▸ Requirement:
Starting with the line that contains "of Kerala in" and stopping after the line that contains "Porterville College", copy the entries below exactly. Include nothing else.

Records from a dataset:

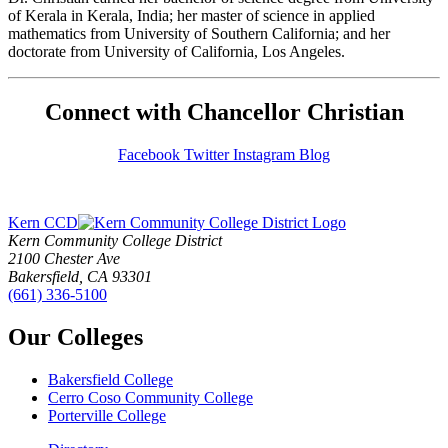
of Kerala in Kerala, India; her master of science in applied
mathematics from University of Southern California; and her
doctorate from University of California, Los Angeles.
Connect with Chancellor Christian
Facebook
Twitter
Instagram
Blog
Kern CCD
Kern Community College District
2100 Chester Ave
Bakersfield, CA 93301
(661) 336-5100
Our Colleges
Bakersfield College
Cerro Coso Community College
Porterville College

* * *

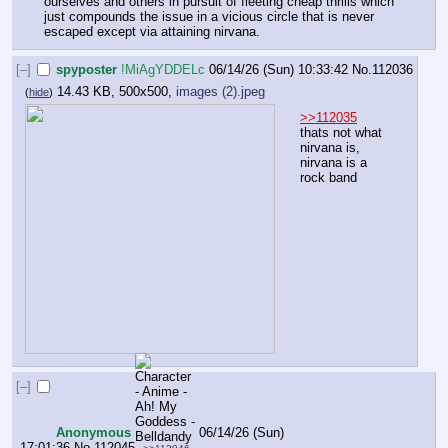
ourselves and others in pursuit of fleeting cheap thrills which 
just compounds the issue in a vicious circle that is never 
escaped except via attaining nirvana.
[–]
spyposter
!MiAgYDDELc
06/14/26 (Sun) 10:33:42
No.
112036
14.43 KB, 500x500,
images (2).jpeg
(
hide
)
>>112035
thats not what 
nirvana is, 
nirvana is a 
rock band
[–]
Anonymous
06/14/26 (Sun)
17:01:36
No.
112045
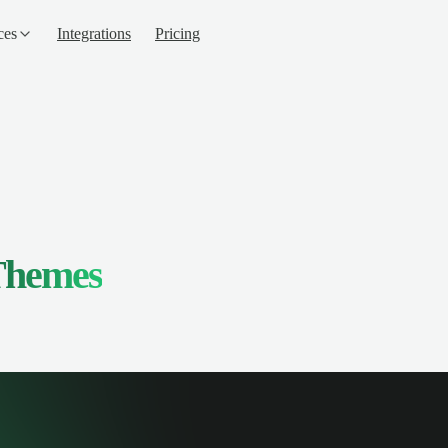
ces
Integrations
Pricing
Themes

▸ Response to this exercise:
of Kerala in Kerala, India; her master of science in applied
mathematics from University of Southern California; and her
doctorate from University of California, Los Angeles.
Connect with Chancellor Christian
Facebook
Twitter
Instagram
Blog
Kern CCD
Kern Community College District
2100 Chester Ave
Bakersfield, CA 93301
(661) 336-5100
Our Colleges
Bakersfield College
Cerro Coso Community College
Porterville College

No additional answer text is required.